[Opening Provided material section]
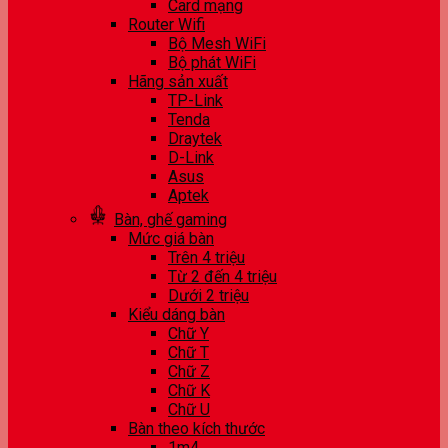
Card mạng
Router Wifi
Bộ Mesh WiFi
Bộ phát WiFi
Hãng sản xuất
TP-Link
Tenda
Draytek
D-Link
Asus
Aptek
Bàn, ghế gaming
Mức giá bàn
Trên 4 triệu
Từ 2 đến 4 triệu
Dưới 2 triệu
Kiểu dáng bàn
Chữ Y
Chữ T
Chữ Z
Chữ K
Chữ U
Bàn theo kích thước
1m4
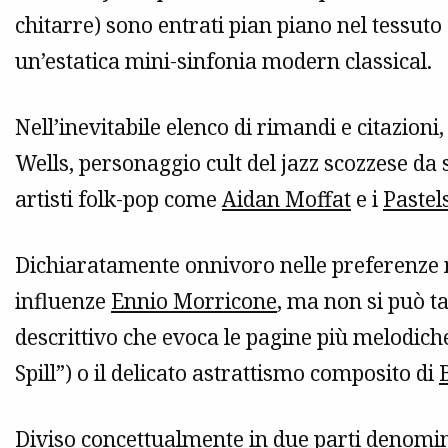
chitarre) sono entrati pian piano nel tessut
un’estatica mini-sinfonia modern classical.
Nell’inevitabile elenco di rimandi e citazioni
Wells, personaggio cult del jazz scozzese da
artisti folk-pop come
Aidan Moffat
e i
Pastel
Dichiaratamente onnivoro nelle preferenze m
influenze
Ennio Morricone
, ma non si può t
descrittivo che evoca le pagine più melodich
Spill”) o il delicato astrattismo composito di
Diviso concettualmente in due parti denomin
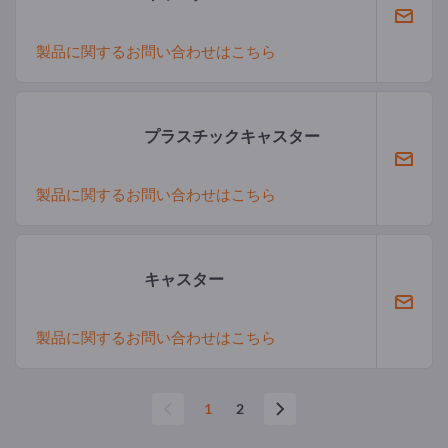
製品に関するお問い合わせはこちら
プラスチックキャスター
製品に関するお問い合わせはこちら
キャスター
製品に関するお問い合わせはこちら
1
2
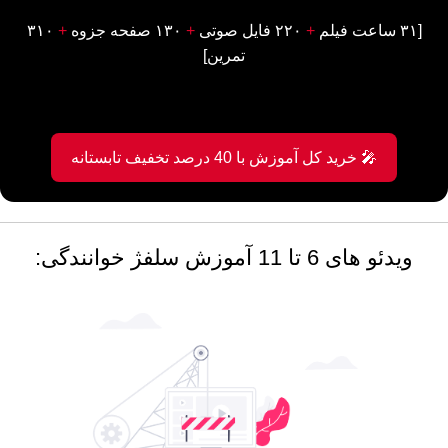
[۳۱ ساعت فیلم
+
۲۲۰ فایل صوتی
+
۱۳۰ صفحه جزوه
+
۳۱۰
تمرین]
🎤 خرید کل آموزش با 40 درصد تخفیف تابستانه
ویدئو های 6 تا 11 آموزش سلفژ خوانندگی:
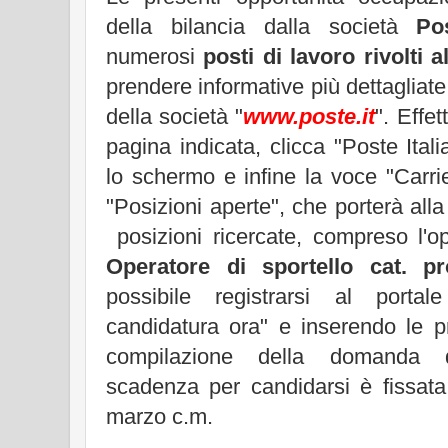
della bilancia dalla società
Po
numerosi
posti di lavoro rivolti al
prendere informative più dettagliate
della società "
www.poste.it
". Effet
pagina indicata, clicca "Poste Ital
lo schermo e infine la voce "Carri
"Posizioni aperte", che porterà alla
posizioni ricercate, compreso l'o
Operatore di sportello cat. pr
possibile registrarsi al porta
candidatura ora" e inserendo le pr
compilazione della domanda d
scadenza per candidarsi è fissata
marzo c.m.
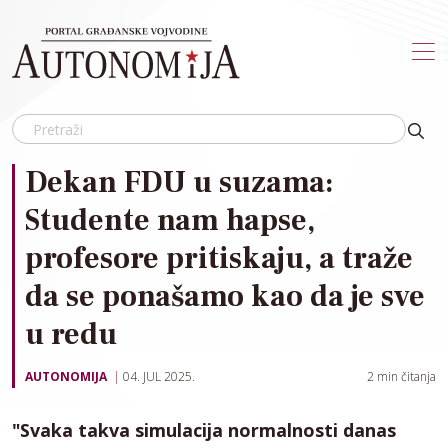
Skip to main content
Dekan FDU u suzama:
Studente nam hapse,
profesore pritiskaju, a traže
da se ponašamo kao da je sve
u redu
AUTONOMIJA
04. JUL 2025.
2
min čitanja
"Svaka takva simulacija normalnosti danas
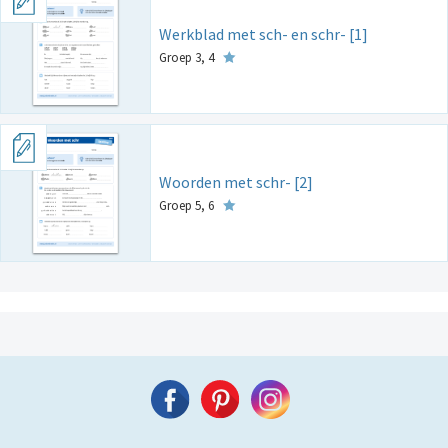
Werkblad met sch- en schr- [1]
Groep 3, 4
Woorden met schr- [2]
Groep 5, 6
[Closing Provided material section]
[Opening Provided material section]
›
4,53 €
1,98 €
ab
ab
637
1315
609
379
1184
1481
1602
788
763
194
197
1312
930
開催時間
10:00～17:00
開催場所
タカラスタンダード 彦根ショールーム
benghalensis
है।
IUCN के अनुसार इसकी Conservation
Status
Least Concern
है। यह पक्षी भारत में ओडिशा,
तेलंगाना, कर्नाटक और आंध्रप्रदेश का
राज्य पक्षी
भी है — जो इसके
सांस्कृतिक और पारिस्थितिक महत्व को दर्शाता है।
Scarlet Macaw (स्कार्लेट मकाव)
[Closing Provided material section]
■ **Description of the task**
Show me every line in the data above that includes "della".

■ **Result of this task**
della bilancia dalla società
della società "
compilazione della domanda d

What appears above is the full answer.